» **What to work on**
Copy task, pictures excluded: set down exactly the lines from the one containing "Tremiti Inseln" to the end of the data below.

» **Information shown**
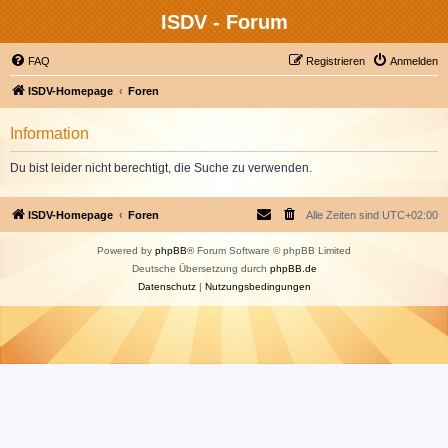
ISDV - Forum
FAQ
Registrieren
Anmelden
ISDV-Homepage
Foren
Information
Du bist leider nicht berechtigt, die Suche zu verwenden.
ISDV-Homepage
Foren
Alle Zeiten sind
UTC+02:00
Powered by
phpBB
® Forum Software © phpBB Limited
Deutsche Übersetzung durch
phpBB.de
Datenschutz
|
Nutzungsbedingungen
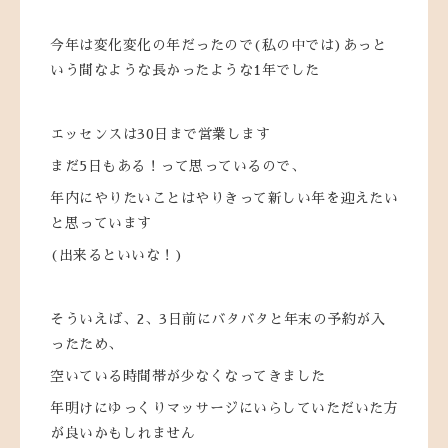
今年は変化変化の年だったので(私の中では)あっと
いう間なような長かったような1年でした
エッセンスは30日まで営業します
まだ5日もある！って思っているので、
年内にやりたいことはやりきって新しい年を迎えたい
と思っています
(出来るといいな！)
そういえば、2、3日前にバタバタと年末の予約が入
ったため、
空いている時間帯が少なくなってきました
年明けにゆっくりマッサージにいらしていただいた方
が良いかもしれません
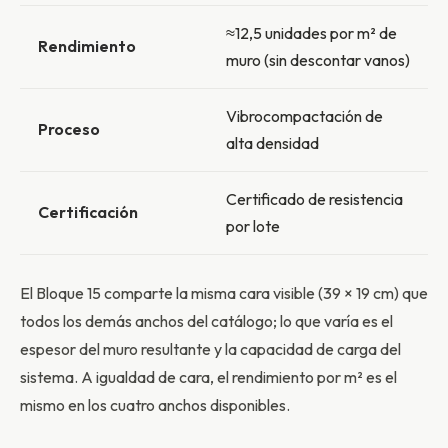
≈12,5 unidades por m² de
Rendimiento
muro (sin descontar vanos)
Vibrocompactación de
Proceso
alta densidad
Certificado de resistencia
Certificación
por lote
El Bloque 15 comparte la misma cara visible (39 × 19 cm) que
todos los demás anchos del catálogo; lo que varía es el
espesor del muro resultante y la capacidad de carga del
sistema. A igualdad de cara, el rendimiento por m² es el
mismo en los cuatro anchos disponibles.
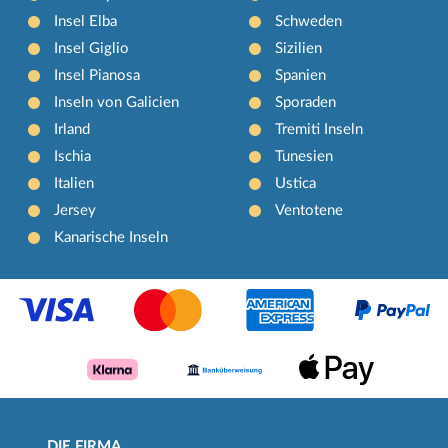
Insel Elba
Schweden
Insel Giglio
Sizilien
Insel Pianosa
Spanien
Inseln von Galicien
Sporaden
Irland
Tremiti Inseln
Ischia
Tunesien
Italien
Ustica
Jersey
Ventotene
Kanarische Inseln
DIE FIRMA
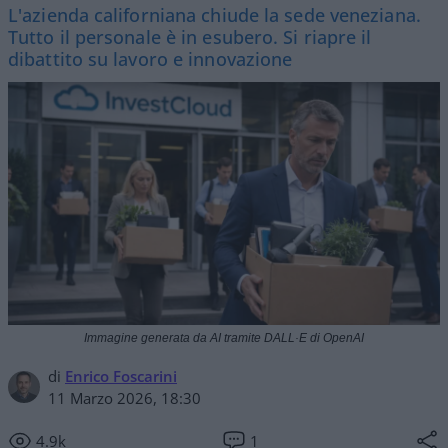
L'azienda californiana chiude la sede veneziana.
Tutto il personale è in esubero. Si riapre il
dibattito su lavoro e innovazione
Immagine generata da AI tramite DALL·E di OpenAI
di
Enrico Foscarini
11 Marzo 2026, 18:30
4.9k
1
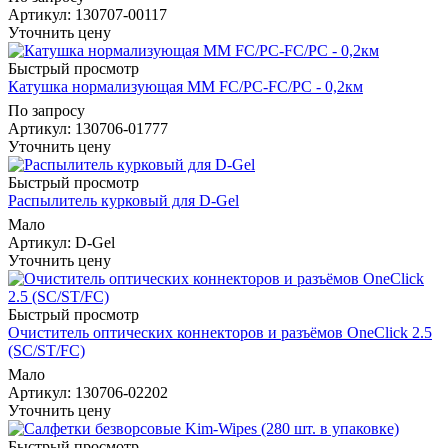
Артикул
: 130707-00117
Уточнить цену
Быстрый просмотр
Катушка нормализующая MM FC/PC-FC/PC - 0,2км
По запросу
Артикул
: 130706-01777
Уточнить цену
Быстрый просмотр
Распылитель курковый для D-Gel
Мало
Артикул
: D-Gel
Уточнить цену
Быстрый просмотр
Очиститель оптических коннекторов и разъёмов OneClick 2.5
(SC/ST/FC)
Мало
Артикул
: 130706-02202
Уточнить цену
Быстрый просмотр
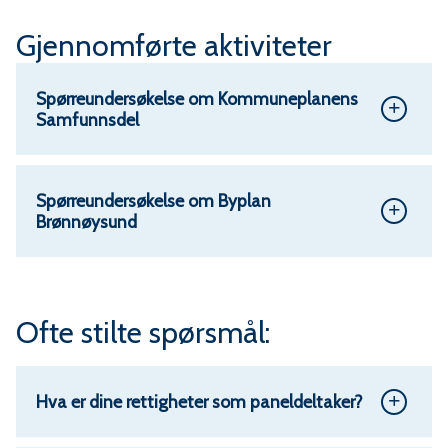
Gjennomførte aktiviteter
Spørreundersøkelse om Kommuneplanens
Samfunnsdel
Spørreundersøkelse om Byplan
Brønnøysund
Ofte stilte spørsmål:
Hva er dine rettigheter som paneldeltaker?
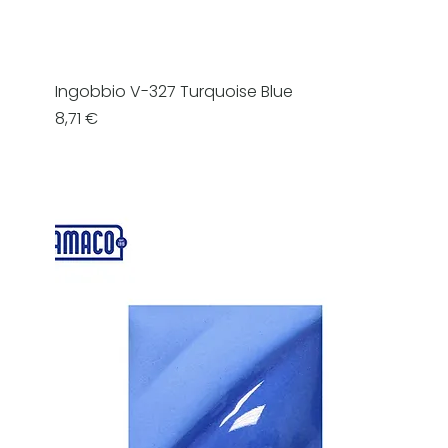
Ingobbio V-327 Turquoise Blue
Prezzo
8,71 €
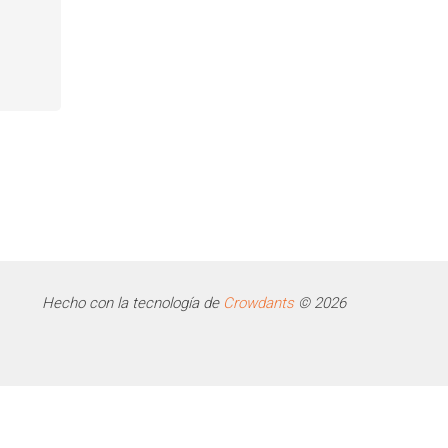
Hecho con la tecnología de
Crowdants
© 2026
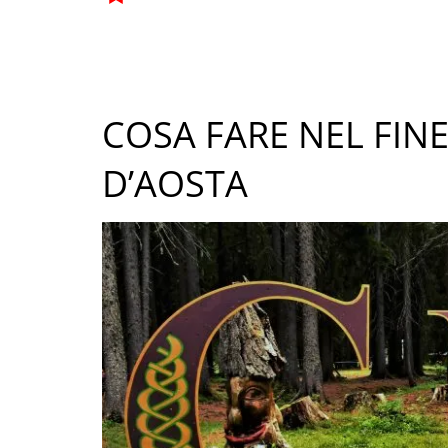
COSA FARE NEL FINE
D’AOSTA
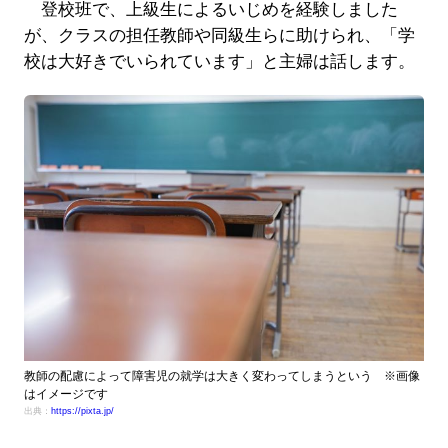
登校班で、上級生によるいじめを経験しました
が、クラスの担任教師や同級生らに助けられ、「学
校は大好きでいられています」と主婦は話します。
教師の配慮によって障害児の就学は大きく変わってしまうという ※画像
はイメージです
出典：
https://pixta.jp/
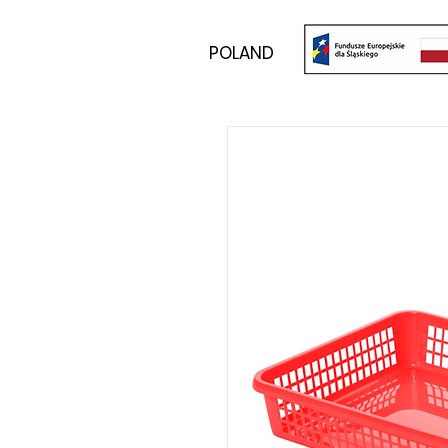
POLAND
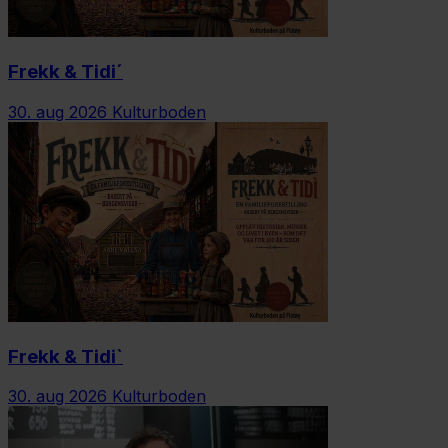
Frekk & Tidi´
30. aug 2026
Kulturboden
Frekk & Tidi`
30. aug 2026
Kulturboden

» **Response area**
Tremiti Inseln
Ischia
Tunesien
Italien
Ustica
Jersey
Ventotene
Kanarische Inseln
DIE FIRMA
L'azienda californiana chiude la sede veneziana.
Tutto il personale è in esubero. Si riapre il
dibattito su lavoro e innovazione
Immagine generata da AI tramite DALL·E di OpenAI
di
Enrico Foscarini
11 Marzo 2026, 18:30
4.9k
1
Артикул
: 130707-00117
Уточнить цену
Быстрый просмотр
Катушка нормализующая MM FC/PC-FC/PC - 0,2км
По запросу
Артикул
: 130706-01777
Уточнить цену
Быстрый просмотр
Распылитель курковый для D-Gel
Мало
Артикул
: D-Gel
Уточнить цену
Быстрый просмотр
Очиститель оптических коннекторов и разъёмов OneClick 2.5
(SC/ST/FC)
Мало
Артикул
: 130706-02202
Уточнить цену
Быстрый просмотр
Gjennomførte aktiviteter
Spørreundersøkelse om Kommuneplanens
Samfunnsdel
Spørreundersøkelse om Byplan
Brønnøysund
Ofte stilte spørsmål:
Hva er dine rettigheter som paneldeltaker?
Ingobbio V-327 Turquoise Blue
Prezzo
8,71 €
Hecho con la tecnología de
Crowdants
© 2026
COSA FARE NEL FINE
D’AOSTA
登校班で、上級生によるいじめを経験しました
が、クラスの担任教師や同級生らに助けられ、「学
校は大好きでいられています」と主婦は話します。
教師の配慮によって障害児の就学は大きく変わってしまうという ※画像
はイメージです
出典：
https://pixta.jp/
POLAND
Frekk & Tidi´
30. aug 2026
Kulturboden
Frekk & Tidi`
30. aug 2026
Kulturboden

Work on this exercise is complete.